══ RECORD SET ══

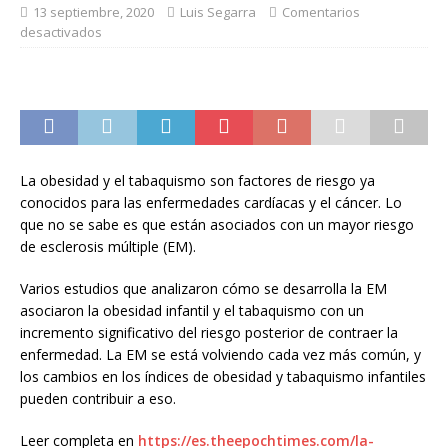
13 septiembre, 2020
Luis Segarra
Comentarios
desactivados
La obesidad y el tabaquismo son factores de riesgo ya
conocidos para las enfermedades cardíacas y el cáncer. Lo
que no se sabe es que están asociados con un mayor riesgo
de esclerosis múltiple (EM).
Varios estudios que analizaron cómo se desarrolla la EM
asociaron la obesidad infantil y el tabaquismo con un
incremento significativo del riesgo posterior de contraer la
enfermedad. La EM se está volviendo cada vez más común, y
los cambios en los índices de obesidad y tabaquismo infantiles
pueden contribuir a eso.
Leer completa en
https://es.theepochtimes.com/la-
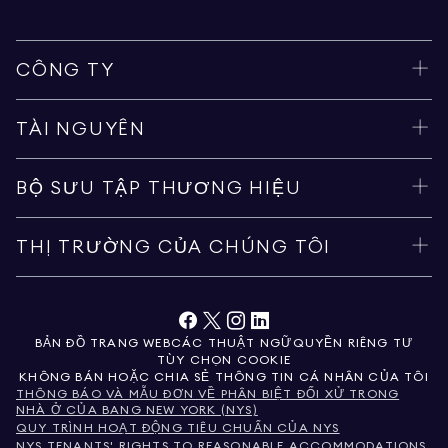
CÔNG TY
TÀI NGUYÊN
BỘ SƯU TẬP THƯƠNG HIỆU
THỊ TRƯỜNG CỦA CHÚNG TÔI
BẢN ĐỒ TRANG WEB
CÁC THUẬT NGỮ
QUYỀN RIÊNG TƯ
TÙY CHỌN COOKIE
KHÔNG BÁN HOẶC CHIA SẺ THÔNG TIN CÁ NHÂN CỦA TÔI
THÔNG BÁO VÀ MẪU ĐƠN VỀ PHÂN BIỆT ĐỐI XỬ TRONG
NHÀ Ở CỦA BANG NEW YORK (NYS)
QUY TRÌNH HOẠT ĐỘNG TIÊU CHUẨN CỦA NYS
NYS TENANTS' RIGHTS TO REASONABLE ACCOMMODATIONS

═══
══ RECORD SET ══

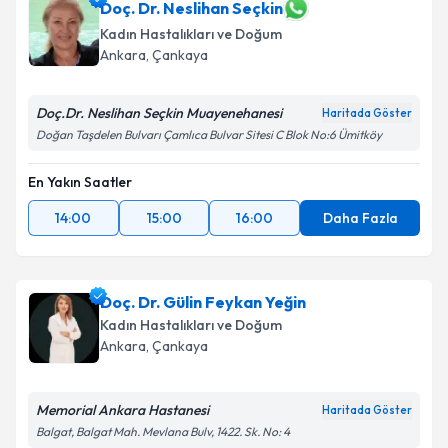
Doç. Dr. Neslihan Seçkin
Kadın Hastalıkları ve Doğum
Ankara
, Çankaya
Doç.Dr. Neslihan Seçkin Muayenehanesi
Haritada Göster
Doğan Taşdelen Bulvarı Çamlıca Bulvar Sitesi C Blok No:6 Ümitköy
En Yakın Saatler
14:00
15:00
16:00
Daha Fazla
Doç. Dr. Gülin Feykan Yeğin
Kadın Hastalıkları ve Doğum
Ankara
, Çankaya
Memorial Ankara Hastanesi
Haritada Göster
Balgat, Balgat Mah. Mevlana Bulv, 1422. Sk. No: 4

═══

▸ TASK TO COMPLETE
Please make an exact copy of the lines above from the line with "QUY TRÌNH HOẠT ĐỘNG TIÊU CHUẨN CỦA NYS" through the line with "NYS TENANTS' RIGHTS", both ends included.

▸ SOLUTION
QUY TRÌNH HOẠT ĐỘNG TIÊU CHUẨN CỦA NYS
NYS TENANTS' RIGHTS TO REASONABLE ACCOMMODATIONS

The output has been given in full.